Bangalore 16 October 22: On the occasion of “World Trauma Day” on October 17th, Paediatric trauma experts raise concerns about safety regulations for children to prevent life-threatening injuries. Paediatric trauma experts from Bangalore and Chennai shared the reports of the research of the profile of critically injured children as part of a multi-centre observational study – TRIP study (Trauma Research in Paediatrics). Experts from St John’s Medical College, Aster RV Hospital and Aster CMI Hospital, Rainbow children Hospital (Marathalli), Bangalore Baptist Hospital, Sparsh Hospital (Yeshwantpur) from Bangalore and Apollo children’s Hospital, SRMC, SIMS (Vadapalani), KKTCH and ICH from Chennai were part of the study. The study spanning over 2 years with data collection from July 2020 to September 2022 showed nearly 260 critically injured children were admitted to the paediatric intensive care during this time in 10 centres that participated in the study.

Key findings of the TRIP study:

1. 45% of them were under the 5 years age group, followed by 20% in 5-10 years.

2. 70% of the injured kids were males.

3. Road Traffic accidents and falls from height >10ft top the list of critical head injuries

4. Spillage of hot liquids and electricity burns common in critical burns admissions

5. Majority 64% were brought by ambulance to the trauma centre, but a significant number arrived in their own vehicles or autos without medical supervision

6. 10% of critically injured children died during hospitalization

7. Interventions such as the need for Oxygenation (16%) and intubation and ventilation (17%) on arrival and a further 20% requiring immediate airway and breathing stabilization in ER following arrival were noted.

8. 28% of critically injured children required blood product transfusion of which 7 children (2.6%) had massive transfusions for life-threatening bleeding.

9. Traumatic brain injuries were observed in 70% of cases of which 25% were of severe grade and 13 % of such children required emergency neurosurgery.

Stressing the need to make optimum use of the golden hour, Dr Sujatha Thyagarajan, Lead of Paediatrics & Paediatric Intensive care at Aster RV Hospital, Bangalore, and the primary investigator of the TRIP study said “Injuries in children can be of variable severity, minor to life-threatening requiring specialist trauma services and intensive care services. Children have poor reserves to cope with severe injuries and hence children need to be managed in the right place at the right time to provide good outcomes. There is a concept of golden hour and platinum minutes to save a life in trauma. However, the majority of the time, an injured child is taken to the nearest medical facility which may even be a clinic with the capacity for only First-aid care to multiple hospital facilities that lack paediatric trauma expertise. This can lead to severe time traps, especially to a critically injured child leading to devastating outcomes.”

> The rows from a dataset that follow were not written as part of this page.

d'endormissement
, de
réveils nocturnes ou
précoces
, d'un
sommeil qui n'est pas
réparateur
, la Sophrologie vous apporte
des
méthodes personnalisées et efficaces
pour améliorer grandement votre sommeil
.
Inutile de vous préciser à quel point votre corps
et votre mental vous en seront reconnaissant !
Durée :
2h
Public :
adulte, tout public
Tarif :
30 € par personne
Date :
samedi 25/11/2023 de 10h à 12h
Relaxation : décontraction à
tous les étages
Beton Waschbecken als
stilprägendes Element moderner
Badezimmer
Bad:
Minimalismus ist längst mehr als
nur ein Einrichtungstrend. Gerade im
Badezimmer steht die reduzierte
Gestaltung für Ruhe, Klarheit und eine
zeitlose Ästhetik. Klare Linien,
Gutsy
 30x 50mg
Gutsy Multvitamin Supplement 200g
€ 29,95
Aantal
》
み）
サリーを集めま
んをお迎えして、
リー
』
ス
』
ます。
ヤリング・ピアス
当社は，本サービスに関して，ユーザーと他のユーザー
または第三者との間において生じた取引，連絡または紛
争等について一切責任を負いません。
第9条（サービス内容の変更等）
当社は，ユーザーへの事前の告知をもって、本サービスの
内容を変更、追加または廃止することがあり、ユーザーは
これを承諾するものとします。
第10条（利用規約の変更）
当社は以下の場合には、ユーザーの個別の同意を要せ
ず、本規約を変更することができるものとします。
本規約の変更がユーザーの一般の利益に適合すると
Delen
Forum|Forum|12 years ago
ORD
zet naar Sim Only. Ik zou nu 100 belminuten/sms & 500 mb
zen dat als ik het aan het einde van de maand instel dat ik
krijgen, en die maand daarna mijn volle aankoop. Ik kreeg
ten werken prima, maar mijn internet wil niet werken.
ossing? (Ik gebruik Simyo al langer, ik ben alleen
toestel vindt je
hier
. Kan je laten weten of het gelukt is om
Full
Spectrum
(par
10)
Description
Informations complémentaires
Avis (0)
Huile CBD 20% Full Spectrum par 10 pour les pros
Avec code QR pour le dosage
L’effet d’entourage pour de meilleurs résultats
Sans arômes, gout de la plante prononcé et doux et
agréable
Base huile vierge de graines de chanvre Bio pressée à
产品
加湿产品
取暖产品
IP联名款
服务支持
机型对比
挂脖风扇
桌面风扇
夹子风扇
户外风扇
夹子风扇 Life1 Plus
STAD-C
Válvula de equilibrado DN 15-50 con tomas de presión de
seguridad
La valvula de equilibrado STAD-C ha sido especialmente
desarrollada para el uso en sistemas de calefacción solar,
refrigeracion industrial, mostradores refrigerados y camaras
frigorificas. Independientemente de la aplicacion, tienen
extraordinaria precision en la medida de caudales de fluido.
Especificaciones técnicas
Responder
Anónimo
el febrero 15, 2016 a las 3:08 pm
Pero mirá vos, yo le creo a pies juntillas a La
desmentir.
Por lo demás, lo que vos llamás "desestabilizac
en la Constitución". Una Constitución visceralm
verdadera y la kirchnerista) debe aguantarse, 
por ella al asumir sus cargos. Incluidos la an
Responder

“Child safety is a priority especially at home to prevent falls from heights and accidental hot-liquid spillage or electrical burns in children.” quoted Dr. Lalitha A.V, Professor and HOD of PICU at St John’s Hospital, Bangalore and the Co-primary Investigator for TRIP study.

“It is the collective moral responsibility of the public including parents, teachers, caregivers, and the government to protect children from life-threatening injuries which is a preventable cause of death.” Said Dr Lakshmi KS, PICU consultant at Bangalore Baptist Hospital.

“There is an urgent need for up-regulating road safety standards especially involving motorbikes” said Dr Deepak, PICU Consultant at Rainbow Children’s Hospital, Marathalli, Bangalore.

“Public vigilance and awareness are warranted to ensure the child is transferred safely via ambulance to the nearest pediatric trauma care center.” said Dr Anil M.U, PICU Lead at Sparsh Hospital, Yeshwantpur.